8 de agosto de 2010

A caixa do menino

por Peter O'Sagae

A trilha vai até o asfalto, depois do asfalto é o mato. O pai de João vai abrindo caminho, facão na mão, e o menino segue os passos do pai, caixa debaixo do braço. Feliz. Ali tem tudo o que é preciso para sentir-se preparado: apito, revólver de plástico, mamona, estilingue, canivete enferrujado que o avô não queria mais... Ora, se aparece tamanduá ou gambá, tá feito porque o menino está muito bem protegido.

Mas, bem pra lá, depois que João viu casa de cupim fazendo da terra um tabuleiro imenso, viu vaca e boi vigiando o pasto, viu formigas numa fila levando folhas cortadas, o que foi o que aconteceu? Um bode:
o pai correu para um lado, João para outro — e tropeçou e caiu dentro de um buracão. João tem medo? Em um momento, não — e tchum, acerta mamona na cara do bicho que foge, béééééé já vai pra longe... De repente, o menino sente-se só.
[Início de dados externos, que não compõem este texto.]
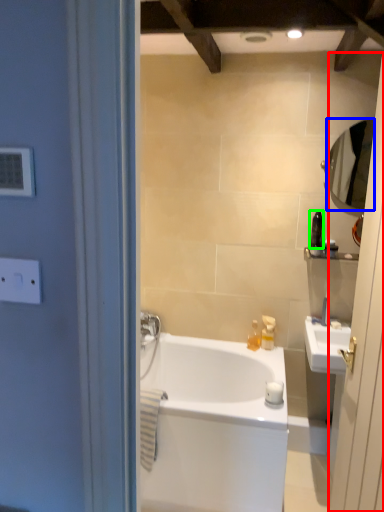 Question: Which is nearer to the screen door (highlighted by a red box)? mirror (highlighted by a blue box) or toiletry (highlighted by a green box).

Choices:
 (A) mirror
 (B) toiletry

Answer: (A) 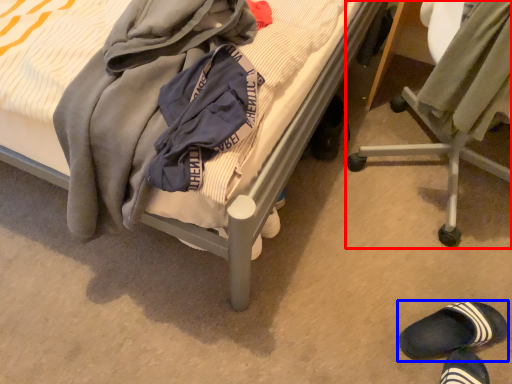 Question: Which object is closer to the camera taking this photo, chair (highlighted by a red box) or footwear (highlighted by a blue box)?

Choices:
 (A) chair
 (B) footwear

Answer: (A) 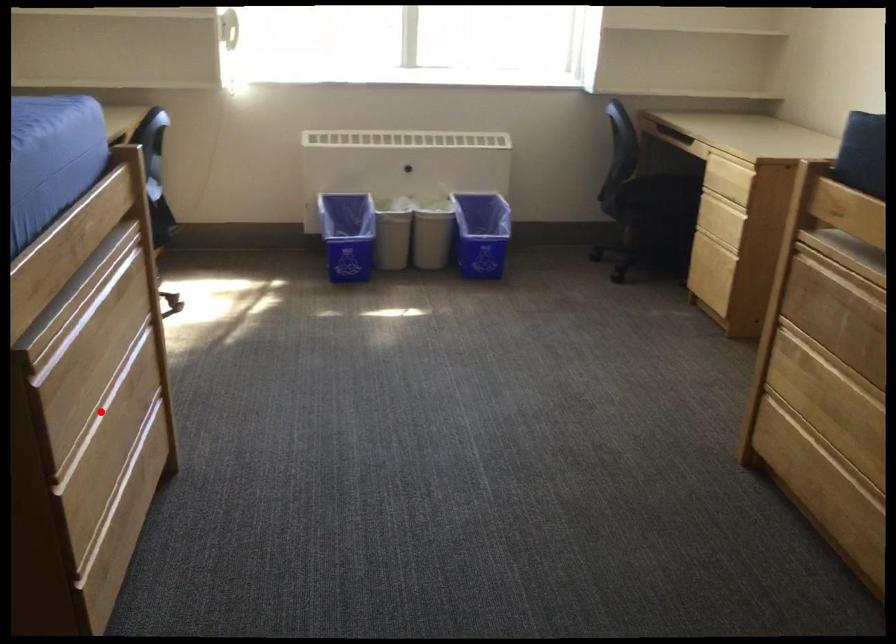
De Márcia Batista, A caixa do menino (Scipione, 1988). Na trilha do conto, a autora segue de perto a forma breve de narrar e ampliar afetos — homem e filho num caminho só, um dedão machucado, o menino nas costas do pai, caixa sempre debaixo do braço. O texto conquistou o júri do Prêmio Bienal Nestlé de Literatura Brasileira 1988 e, ainda hoje, abre um horizonte próprio de sugestões com sabor de vitória, confiança mútua e promessa de outras aventuras. Apesar da aparente escassez de recursos para atrair o olhar do leitor, é preciso reconhecer que o ilustrador José Carlos Martinez tirou bom proveito de retículas, porcentagens e misturas entre duas cores, produzindo variedade de tons entre o azul e ocre. Da mesma maneira, vale conferir a simplicidade de um projeto gráfico inteligente e interessante, abrindo balanço e diálogo entre as páginas, a ilustração e a mancha do texto verbal.